Bp, disastro decennale

Non è ancora fatto, il bilancio definitivo del disastro avvenuto nella primavera 2010 nel Golfo del Messico – l’esplosione della piattaforma petrolifera Deepwater Horizon con l’apertura del sottostante pozzo di petrolio Macondo, della Bp, che ha provocato la fuoriuscita di milioni di barili di greggio nell’arco di tre mesi.

Non è ancora fatto, il bilancio definitivo del disastro avvenuto nella primavera 2010 nel Golfo del Messico – l’esplosione della piattaforma petrolifera Deepwater Horizon con l’apertura del sottostante pozzo di petrolio Macondo, della Bp, che ha provocato la fuoriuscita di milioni di barili di greggio nell’arco di tre mesi.

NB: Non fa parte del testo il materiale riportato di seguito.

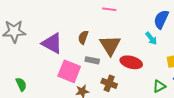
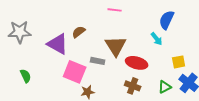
brown semicircle: (83, 37) -> (79, 32), moved, turned 32
brown cross: (109, 83) -> (133, 86), moved
green semicircle: (21, 84) -> (26, 76), moved

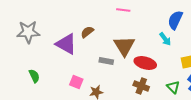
pink square: (75, 72) -> (76, 82), moved, size x0.6
green triangle: (165, 87) -> (173, 87), turned -48

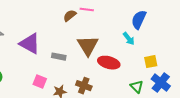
brown semicircle: (87, 32) -> (70, 16), moved
gray rectangle: (106, 61) -> (59, 57), moved
brown cross: (141, 86) -> (84, 86), moved

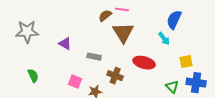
purple triangle: (30, 44) -> (65, 44), size x0.6
brown triangle: (88, 46) -> (123, 33), moved
blue cross: (161, 83) -> (196, 83), turned -30
brown cross: (84, 86) -> (115, 76), moved

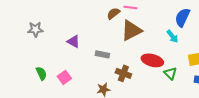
gray star: (27, 32) -> (35, 29), size x0.7
brown triangle: (123, 33) -> (131, 30), turned 35
pink square: (75, 82) -> (64, 77), moved, turned 32
green triangle: (172, 87) -> (170, 73), moved

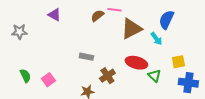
brown triangle: (131, 30) -> (131, 29), moved
purple triangle: (73, 41) -> (54, 15), moved
brown cross: (123, 73) -> (107, 76), turned 35

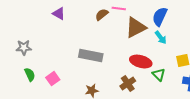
blue semicircle: (166, 20) -> (160, 17), moved
gray star: (19, 32) -> (24, 48), moved
gray rectangle: (86, 57) -> (91, 56), size x1.6
brown cross: (107, 76) -> (128, 84), moved

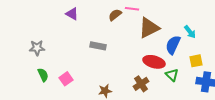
blue semicircle: (160, 17) -> (173, 45), moved
cyan arrow: (161, 38) -> (190, 32), moved
gray rectangle: (91, 56) -> (98, 46), moved, size x0.7

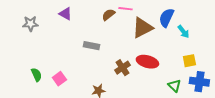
blue semicircle: (173, 45) -> (166, 18), moved
gray star: (37, 48) -> (30, 24), moved
green triangle: (172, 75) -> (174, 86), moved
brown cross: (141, 84) -> (122, 68), moved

Non è ancora fatto perché l’impatto di quei milioni di barili di greggio sull’ecosistema del Golfo comincia appena a rivelarsi. Anzi: l’oceanologa Samantha Joye, professore al Dipartimento di scienze marine alla University of Georgia, ha dichiarato sabato all’Associazione americana per l’avanzamento delle scienze che ci vorrà probabilmente una decina d’anni perché tutti gli effetti del disastro siano visibili.
Samantha Joye e un gruppo di colleghi studiano da mesi gli effetti del petrolio disperso al largo della Louisiana. In particolare, hanno usato un sottomarino da ricerca (il sottomarino Alvin) per osservare lo strato più profondo dell’oceano attorno al pozzo danneggiato (che si trova su a 1.600 metri, uno dei pozzi più profondi mai scavati). Ebbene: Joye e colleghi hanno trovato che sul fondale o in prossimità di esso c’è uno strato di petrolio e animali morti spesso anche 10 centimetri in alcuni punti. E sono giunti a conclusione che vi si sia depositato tra giugno e settembre del 2010, dopo che era stato scoperto che nei campioni d’acqua presi in maggio non rimaneva traccia di vita marina. «Organismi che si nutrono filtrando l’acqua, piccoli invertebrati, coralli, gorgonie a ventaglio, tutti questi hanno subìto un impatto – e per impatto intendo dire uccisi», ha spiegato la professoressa Joye nella sua conferenza all’Accademia delle scienze, sabato (ne riferisce la Bbc). «Un altro punto critico è che degli organismi che si nutrono di detriti, come il cetriolo di mare (oloturia) o piccole stelle che vagano sui fondali, non abbiamo visto nessun organismo vivo. Di solito sono ovunque, e non ne abbiamo visto uno solo». Gli organismi sul fondale marino stimolano l’attività dei micro-organismi e ossigenano i sedimenti, due attività alla base della catena alimentare acquatica: la loro scomparsa avrà inevitabilmente un effetto a lungo termine su altre specie più vicine alla superfice marina – incluse quelle che vengono pescate per il consumo umano. Samantha Joye faceva notare che dopo il disastro della Exxon Valdez ci vollero parecchi anni per capire che l’industria della pesca delle aringhe era completamente distrutta.
Parte dei risultati della ricerca di Joye e colleghi stanno cominciando a uscire su pubblicazioni scientifiche (su nature Geoscience ad esempio c’è un’analisi della presenza di idrocarburi gassosi e l’impatto che ha sui livelli di ossigeno nell’acqua del mare). Qualcosa è anche sul blog che la scienziata stessa cura sul sito dell’Università della Georgia, titolato Gulf Oil Blog (gulfblog.uga.edu/).
Da questi studi discende tra l’altro che se la catena alimentare marina subirà conseguenze a lungo termine, allora anche le stime sul danno economico del disastro vanno riviste. Di recente l’amministratore del fondo per i risarcimenti istituito dalla Bp su richiesta del governo degli Stati uniti (un fondo di 20 miliardi di dollari) ha stimato che il Golfo del Messico avrà recuperato la normalità alla fine del 2012. Samantha Joye contesta questa stima: «Il Golfo ha capacità di recupero, credo che si riprenderà da questo insulto», ha detto, «ma non credo che si sarà ripreso pienamente per il 2012. Al contrario, penso che solo intorno al 2012 cominceremo davvero a vedere le ripercussioni sulla pesca».